*Prompt:* Each record below should appear again exactly as written.

*Extracted entries:*
-=-=-=-=-
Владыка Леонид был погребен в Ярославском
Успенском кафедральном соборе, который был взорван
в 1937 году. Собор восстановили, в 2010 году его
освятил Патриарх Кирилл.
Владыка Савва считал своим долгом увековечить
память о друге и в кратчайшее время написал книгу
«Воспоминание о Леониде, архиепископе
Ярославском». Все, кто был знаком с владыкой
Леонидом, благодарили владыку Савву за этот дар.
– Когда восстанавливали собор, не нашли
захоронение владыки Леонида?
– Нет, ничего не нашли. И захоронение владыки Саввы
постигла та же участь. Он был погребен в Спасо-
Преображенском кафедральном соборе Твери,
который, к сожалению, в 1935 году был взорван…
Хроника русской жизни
-=-=-=-=-
*Solution:*
Владыка Леонид был погребен в Ярославском
Успенском кафедральном соборе, который был взорван
в 1937 году. Собор восстановили, в 2010 году его
освятил Патриарх Кирилл.
Владыка Савва считал своим долгом увековечить
память о друге и в кратчайшее время написал книгу
«Воспоминание о Леониде, архиепископе
Ярославском». Все, кто был знаком с владыкой
Леонидом, благодарили владыку Савву за этот дар.
– Когда восстанавливали собор, не нашли
захоронение владыки Леонида?
– Нет, ничего не нашли. И захоронение владыки Саввы
постигла та же участь. Он был погребен в Спасо-
Преображенском кафедральном соборе Твери,
который, к сожалению, в 1935 году был взорван…
Хроника русской жизни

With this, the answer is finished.